AIM OF THE TASK: Only the number is wanted: how many lines of the listing below contain "Sign"?

RECORD EXCERPTS:
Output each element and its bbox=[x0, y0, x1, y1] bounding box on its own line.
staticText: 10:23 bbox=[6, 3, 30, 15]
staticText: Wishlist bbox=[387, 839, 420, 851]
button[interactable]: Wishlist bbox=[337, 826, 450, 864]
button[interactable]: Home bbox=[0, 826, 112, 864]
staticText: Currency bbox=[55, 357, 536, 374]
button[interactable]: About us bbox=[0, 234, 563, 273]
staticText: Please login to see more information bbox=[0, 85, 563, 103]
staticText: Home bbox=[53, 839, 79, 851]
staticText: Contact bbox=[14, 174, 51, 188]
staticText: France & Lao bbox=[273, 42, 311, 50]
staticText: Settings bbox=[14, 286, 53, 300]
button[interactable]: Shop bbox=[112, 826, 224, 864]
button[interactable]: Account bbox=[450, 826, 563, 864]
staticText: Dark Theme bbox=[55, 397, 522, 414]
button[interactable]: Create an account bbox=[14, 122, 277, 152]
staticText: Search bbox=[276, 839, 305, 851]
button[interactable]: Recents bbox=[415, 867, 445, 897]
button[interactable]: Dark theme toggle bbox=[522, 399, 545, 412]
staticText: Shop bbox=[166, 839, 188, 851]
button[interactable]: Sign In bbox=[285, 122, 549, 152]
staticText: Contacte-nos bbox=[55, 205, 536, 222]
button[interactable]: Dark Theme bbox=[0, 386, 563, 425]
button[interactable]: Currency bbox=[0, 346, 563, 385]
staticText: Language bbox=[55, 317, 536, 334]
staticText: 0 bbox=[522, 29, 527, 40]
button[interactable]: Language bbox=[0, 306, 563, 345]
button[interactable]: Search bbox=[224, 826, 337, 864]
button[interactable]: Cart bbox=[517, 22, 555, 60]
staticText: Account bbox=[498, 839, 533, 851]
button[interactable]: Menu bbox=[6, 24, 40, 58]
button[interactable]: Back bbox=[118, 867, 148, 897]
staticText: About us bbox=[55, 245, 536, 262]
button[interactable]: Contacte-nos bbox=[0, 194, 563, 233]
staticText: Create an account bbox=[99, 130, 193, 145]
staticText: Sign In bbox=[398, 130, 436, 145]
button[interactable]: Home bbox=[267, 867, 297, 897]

...

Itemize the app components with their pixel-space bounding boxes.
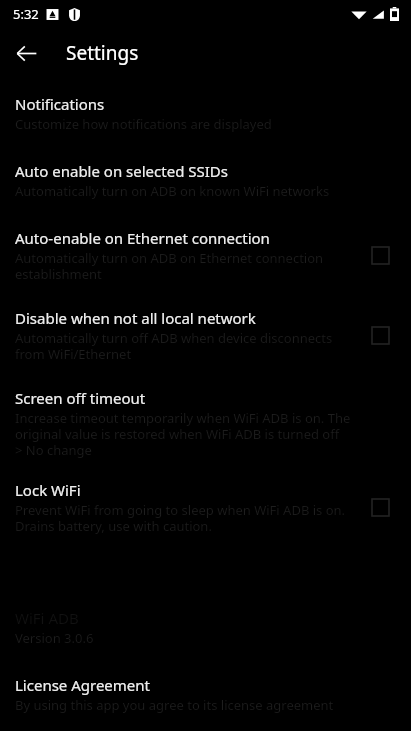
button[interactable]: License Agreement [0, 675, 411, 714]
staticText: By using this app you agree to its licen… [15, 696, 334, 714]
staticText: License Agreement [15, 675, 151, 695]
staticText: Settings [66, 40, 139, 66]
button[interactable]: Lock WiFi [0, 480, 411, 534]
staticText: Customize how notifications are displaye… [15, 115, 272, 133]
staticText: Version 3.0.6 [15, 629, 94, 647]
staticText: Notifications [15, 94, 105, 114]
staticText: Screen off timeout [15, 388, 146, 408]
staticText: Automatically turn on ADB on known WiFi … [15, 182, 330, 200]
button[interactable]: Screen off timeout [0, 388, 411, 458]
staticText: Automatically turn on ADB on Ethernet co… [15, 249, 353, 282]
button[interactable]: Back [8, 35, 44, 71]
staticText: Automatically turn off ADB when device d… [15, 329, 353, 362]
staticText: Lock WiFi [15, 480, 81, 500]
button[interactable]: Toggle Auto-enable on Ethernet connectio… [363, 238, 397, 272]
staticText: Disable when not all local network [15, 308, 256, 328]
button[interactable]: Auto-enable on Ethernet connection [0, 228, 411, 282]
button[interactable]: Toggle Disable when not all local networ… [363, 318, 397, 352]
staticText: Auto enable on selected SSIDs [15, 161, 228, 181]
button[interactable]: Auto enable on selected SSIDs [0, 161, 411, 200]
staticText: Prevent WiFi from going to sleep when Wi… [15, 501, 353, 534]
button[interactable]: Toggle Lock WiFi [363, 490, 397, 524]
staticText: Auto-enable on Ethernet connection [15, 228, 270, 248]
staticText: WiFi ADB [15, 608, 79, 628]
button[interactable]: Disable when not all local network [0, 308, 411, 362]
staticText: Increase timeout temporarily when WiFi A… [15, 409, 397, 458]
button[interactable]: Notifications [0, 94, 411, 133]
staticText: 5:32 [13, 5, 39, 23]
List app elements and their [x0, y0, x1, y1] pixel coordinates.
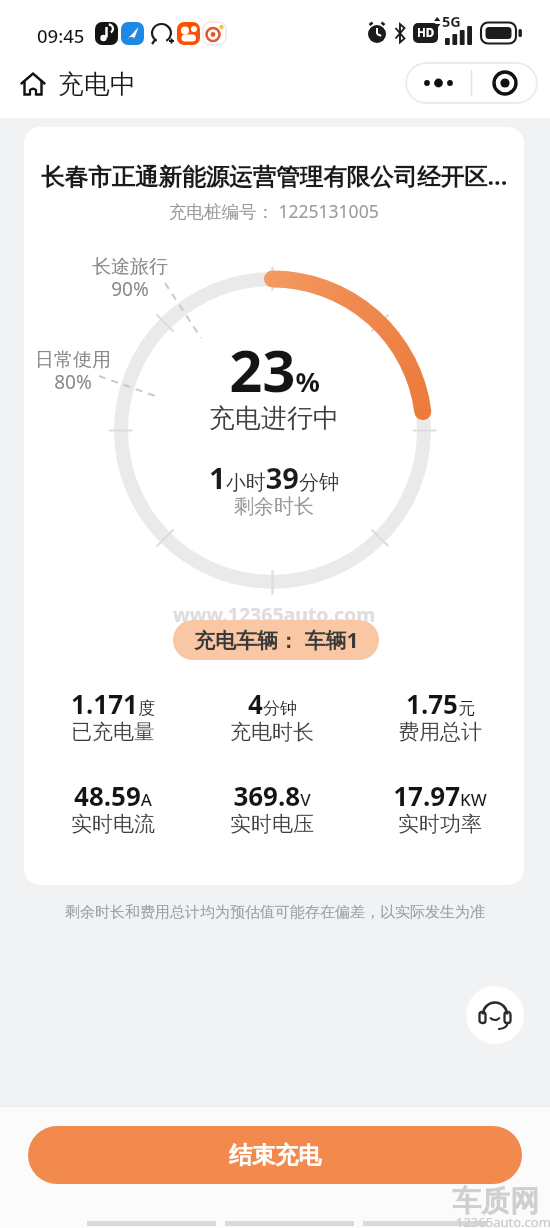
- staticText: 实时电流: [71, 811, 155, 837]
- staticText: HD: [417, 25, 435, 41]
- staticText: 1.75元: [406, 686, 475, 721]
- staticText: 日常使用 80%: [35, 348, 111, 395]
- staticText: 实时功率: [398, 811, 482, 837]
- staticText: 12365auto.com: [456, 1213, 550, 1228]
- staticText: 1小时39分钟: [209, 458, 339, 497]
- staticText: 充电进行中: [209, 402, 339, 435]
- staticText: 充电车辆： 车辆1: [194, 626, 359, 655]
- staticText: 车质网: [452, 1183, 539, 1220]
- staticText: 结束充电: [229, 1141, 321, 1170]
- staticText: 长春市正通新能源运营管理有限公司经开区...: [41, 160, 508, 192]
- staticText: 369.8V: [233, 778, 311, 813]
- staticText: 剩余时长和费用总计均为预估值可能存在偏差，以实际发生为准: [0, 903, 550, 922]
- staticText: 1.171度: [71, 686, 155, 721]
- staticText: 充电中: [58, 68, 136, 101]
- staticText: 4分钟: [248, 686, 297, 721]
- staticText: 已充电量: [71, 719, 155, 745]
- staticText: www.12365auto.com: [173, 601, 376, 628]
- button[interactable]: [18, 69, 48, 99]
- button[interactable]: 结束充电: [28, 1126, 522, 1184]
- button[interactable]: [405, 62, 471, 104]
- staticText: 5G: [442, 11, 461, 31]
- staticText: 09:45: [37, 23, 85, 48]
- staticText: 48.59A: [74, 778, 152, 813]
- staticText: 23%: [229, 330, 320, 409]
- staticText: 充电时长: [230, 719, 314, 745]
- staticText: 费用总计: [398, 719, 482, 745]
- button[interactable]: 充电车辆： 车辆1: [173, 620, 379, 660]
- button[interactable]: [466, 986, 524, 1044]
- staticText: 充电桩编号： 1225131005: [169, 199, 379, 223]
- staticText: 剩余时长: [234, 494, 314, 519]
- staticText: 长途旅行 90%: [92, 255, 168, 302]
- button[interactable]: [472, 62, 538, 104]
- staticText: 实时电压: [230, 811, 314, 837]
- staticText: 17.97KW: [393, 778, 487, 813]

...

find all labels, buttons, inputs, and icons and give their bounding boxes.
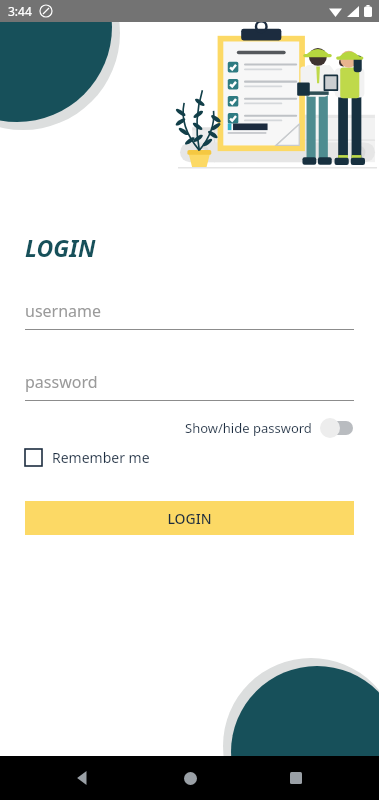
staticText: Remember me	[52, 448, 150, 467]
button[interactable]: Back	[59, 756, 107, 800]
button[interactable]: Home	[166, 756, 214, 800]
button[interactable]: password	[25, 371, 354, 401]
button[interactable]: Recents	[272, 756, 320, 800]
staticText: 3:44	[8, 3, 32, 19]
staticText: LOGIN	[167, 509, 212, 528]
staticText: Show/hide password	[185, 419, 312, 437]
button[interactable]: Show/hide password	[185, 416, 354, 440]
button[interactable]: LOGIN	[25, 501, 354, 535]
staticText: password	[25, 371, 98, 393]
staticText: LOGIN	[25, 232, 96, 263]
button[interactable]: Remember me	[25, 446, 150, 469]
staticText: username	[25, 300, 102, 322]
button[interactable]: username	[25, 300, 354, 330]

ANSWER TO THIS TASK: 2